丁未招呼两名工人:“大哥,搭把手,咱们把老板扶起来。”
他们把老板扶到里面的椅子上坐下。
王老板老板看着满地狼藉和被打砸的货物,满脸忧伤:“这可怎么办?这些可是我全部的身家啊!”
“大叔,咱们能不能先联系货主,跟他们说明情况,就说这两天不能发货了,能不能缓一缓?”

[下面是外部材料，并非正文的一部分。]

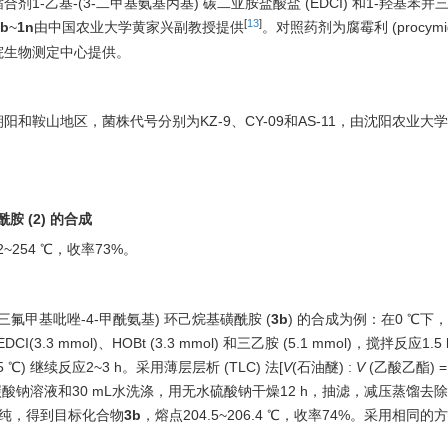
基-(3-二甲基氨基丙基) 碳二亚胺盐酸盐 (EDCI) 和1-羟基苯并三唑 
[
13
]
1b
~
1n
由中国农业大学黄家兴副教授提供
。对照药剂为腐霉利 (procymid
研究院生物测定中心提供。
和鞍山地区，菌株代号分别为KZ-9、CY-09和AS-11，由沈阳农业大
酰胺 (
2
) 的合成
254 ℃，收率73%。
)-5-三氟甲基吡唑-4-甲酰氨基) 环己烷基磺酰胺 (
3b
) 的合成为例：在0 ℃下，向
EDCI(3.3 mmol)、HOBt (3.3 mmol) 和三乙胺 (5.1 mmol)，搅拌反应1
5 ℃) 继续反应2~3 h。采用薄层层析 (TLC) 法[
V
(石油醚) :
V
(乙酸乙酯) = 
酸钠溶液和30 mL水洗涤，用无水硫酸钠干燥12 h，抽滤，减压蒸馏去
1] 提纯，得到目标化合物
3b
，熔点204.5~206.4 ℃，收率74%。采用相同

“缓一缓?你开玩笑呢,你知道这些货值多少钱吗?缓了又能如何?”
另外一名工人也说道,“最终还是得补上这些货,问题是老板还能拿得出那么多钱吗?”
这些工人都跟了王老板许久,只要他这有活干,他们就会来干活。
所以他们说的话,丁未相信。
他看向王老板:“大叔,那咱们现在怎么办?需要我做啥事儿吗?”
丁未已经来不及考虑自己是否还能有活干,能否有收入。
此时在丁未的心目中,只要王老板好,只要他的货运站好就行,他有没有活干不重要了。
“没事儿,有些事儿我认了。你到里面去看看电话有没有被砸烂,如果没有,帮我打个电话,让我儿子跟单位请个假来接我。”
“好。”丁未跑向里面仓库。
他在一堆被砸烂的货里找到了电话机。
没想到电话机完好无损,他立即拨打了王老板儿子的电话。
打完电话后,他走出来护在王老板身旁。
“大叔,咱们都走那这店怎么办?”丁未看向被砸烂了的门。
不能关店门,如果他们走了,会有其他人进来捡便宜。
“没事儿,反正这些货也已经没用了,谁爱来拿都拿走吧!”
王大叔气得欲哭无泪。
旁边一名工人扯了扯丁未的后背。
丁未跟他走到一旁。
他小声道:“小兄弟,这批货是老板自己的,他全部的身家都投进这批货里了。”
“这是啥意思?老板的钱都在这儿?”
“对,本来只等着出这批货,就能把资金收回来,还能挣不少钱,这回啥赔光了。”
“……”
丁未好像明白了。
也就是说这批货毁了,王老板这家货运站就开不下去了,要破产了。
“咱们有几位大哥被打伤了。”丁未问那两名工人。
“三个,他们三个是最早来的,因为今天出的货比较多,他们五点多就来了,没想到那帮杂碎七点就过来打人、砸货,他们三人为了保护货被打伤了。”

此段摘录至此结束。